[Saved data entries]

===

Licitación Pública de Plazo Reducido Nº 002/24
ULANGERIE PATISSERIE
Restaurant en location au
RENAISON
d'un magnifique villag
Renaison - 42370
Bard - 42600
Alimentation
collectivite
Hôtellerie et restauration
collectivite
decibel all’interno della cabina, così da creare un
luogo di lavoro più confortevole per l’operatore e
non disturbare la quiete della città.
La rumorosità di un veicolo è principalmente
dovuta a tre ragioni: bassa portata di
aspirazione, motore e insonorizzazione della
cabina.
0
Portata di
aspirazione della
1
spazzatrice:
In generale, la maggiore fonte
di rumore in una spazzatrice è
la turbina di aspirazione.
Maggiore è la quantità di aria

===

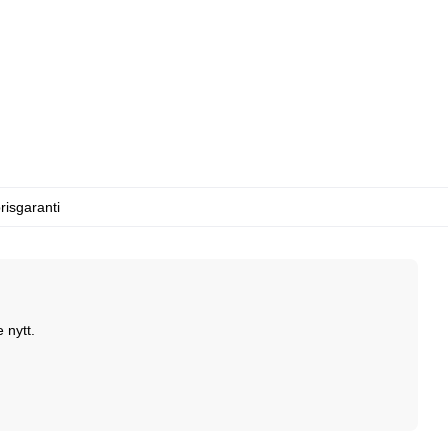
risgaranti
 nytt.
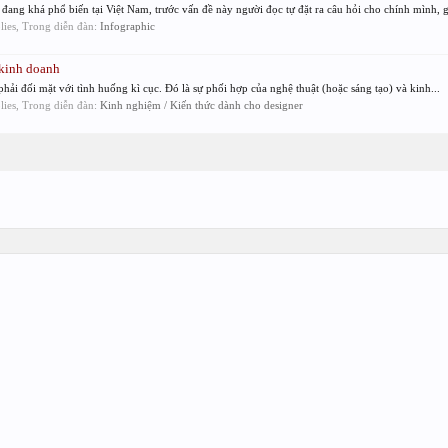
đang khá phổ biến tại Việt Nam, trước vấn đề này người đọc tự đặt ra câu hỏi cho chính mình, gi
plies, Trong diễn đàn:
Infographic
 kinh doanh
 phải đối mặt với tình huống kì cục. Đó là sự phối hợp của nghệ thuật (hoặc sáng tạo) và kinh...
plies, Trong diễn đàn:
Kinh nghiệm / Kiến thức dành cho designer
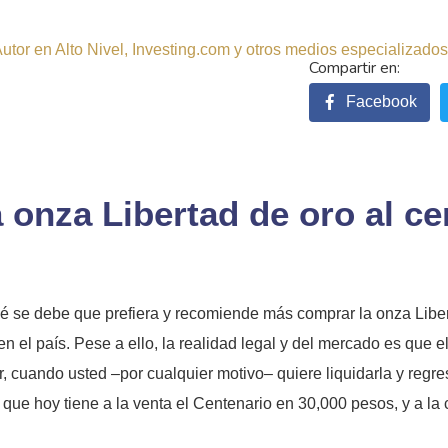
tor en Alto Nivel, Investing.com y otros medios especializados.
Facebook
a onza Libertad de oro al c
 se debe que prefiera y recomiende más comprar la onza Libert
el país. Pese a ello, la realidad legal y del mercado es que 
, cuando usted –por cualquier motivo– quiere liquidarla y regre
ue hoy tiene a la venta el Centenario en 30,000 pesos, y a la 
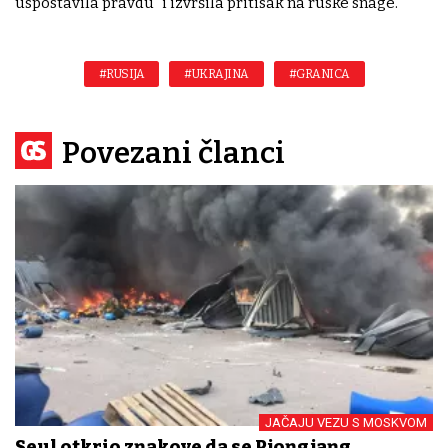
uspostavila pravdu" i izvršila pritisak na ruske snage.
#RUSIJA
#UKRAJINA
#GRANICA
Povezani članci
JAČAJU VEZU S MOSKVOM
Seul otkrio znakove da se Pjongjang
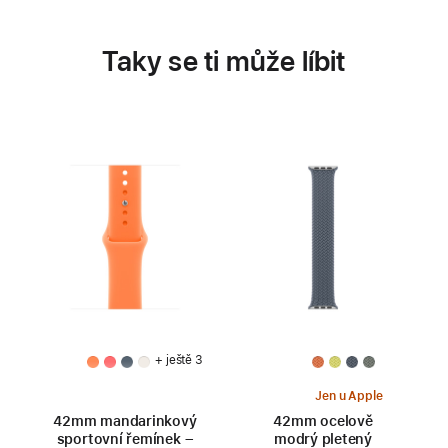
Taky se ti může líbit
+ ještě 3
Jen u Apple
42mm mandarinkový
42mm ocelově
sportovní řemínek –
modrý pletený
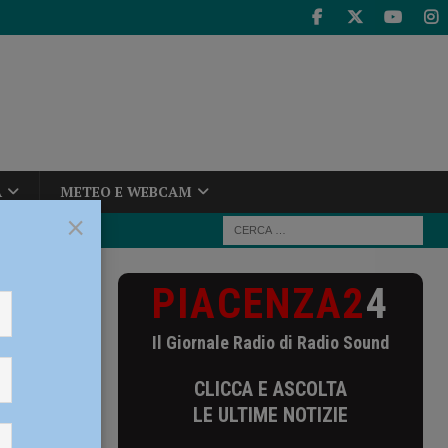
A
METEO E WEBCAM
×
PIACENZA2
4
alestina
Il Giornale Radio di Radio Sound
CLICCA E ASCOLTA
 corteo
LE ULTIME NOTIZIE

===

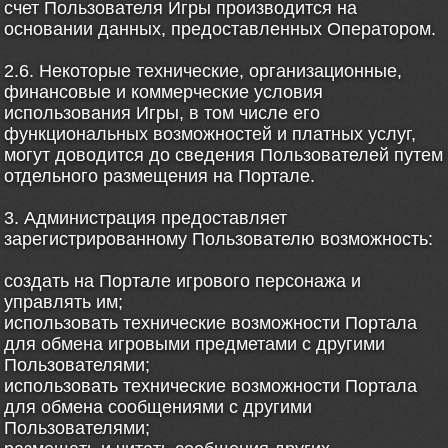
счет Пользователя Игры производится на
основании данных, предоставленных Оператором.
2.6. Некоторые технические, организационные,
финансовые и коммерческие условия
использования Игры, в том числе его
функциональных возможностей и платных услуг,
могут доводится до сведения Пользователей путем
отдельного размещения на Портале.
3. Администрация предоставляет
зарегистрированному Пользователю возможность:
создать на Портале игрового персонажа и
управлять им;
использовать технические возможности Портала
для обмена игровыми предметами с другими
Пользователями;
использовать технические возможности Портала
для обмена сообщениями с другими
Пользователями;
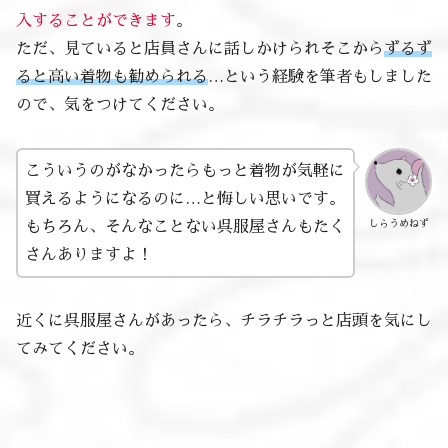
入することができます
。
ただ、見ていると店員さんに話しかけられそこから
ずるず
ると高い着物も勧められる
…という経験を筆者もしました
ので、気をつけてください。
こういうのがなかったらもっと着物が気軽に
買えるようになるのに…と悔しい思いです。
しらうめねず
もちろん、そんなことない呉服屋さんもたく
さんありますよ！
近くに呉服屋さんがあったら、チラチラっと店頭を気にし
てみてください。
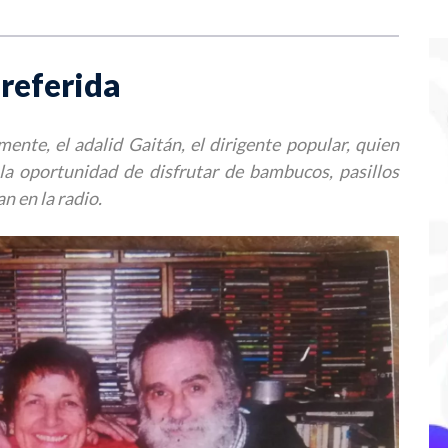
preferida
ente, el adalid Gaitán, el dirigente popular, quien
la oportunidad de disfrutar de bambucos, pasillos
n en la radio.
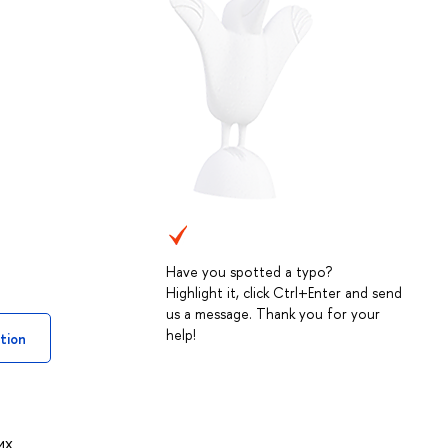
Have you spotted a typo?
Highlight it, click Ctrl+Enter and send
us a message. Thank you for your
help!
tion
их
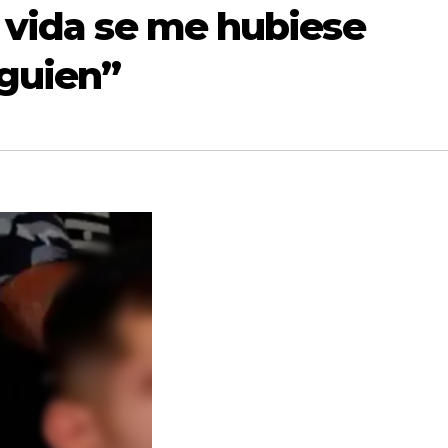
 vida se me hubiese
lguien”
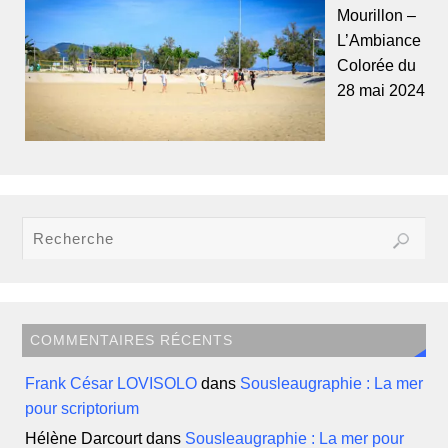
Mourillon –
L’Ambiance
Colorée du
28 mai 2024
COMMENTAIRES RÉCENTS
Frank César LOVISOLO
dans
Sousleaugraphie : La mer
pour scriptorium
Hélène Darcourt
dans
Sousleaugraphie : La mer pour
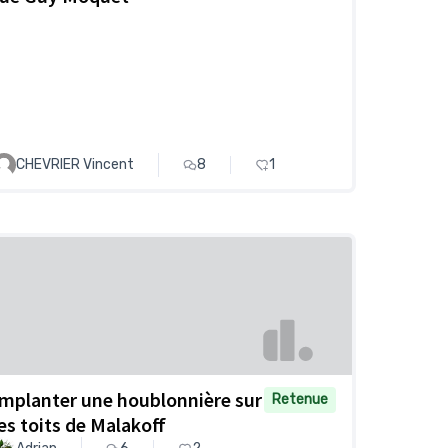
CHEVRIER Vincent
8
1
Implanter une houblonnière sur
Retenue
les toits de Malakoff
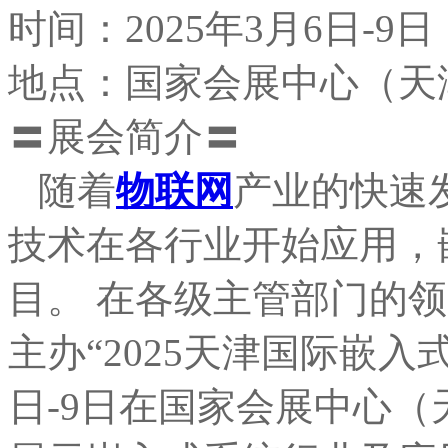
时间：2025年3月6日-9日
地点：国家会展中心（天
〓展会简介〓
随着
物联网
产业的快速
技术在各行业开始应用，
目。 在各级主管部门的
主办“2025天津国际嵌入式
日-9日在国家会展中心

===

## Task instructions
Copy the lines above between the one holding "la oportunidad de" and the one holding "pour scriptorium", inclusive. Drop the pictures.

## Result
la oportunidad de disfrutar de bambucos, pasillos
n en la radio.
Have you spotted a typo?
Highlight it, click Ctrl+Enter and send
us a message. Thank you for your
help!
tion
их
 vida se me hubiese
lguien”
Mourillon –
L’Ambiance
Colorée du
28 mai 2024
COMMENTAIRES RÉCENTS
Frank César LOVISOLO
dans
Sousleaugraphie : La mer
pour scriptorium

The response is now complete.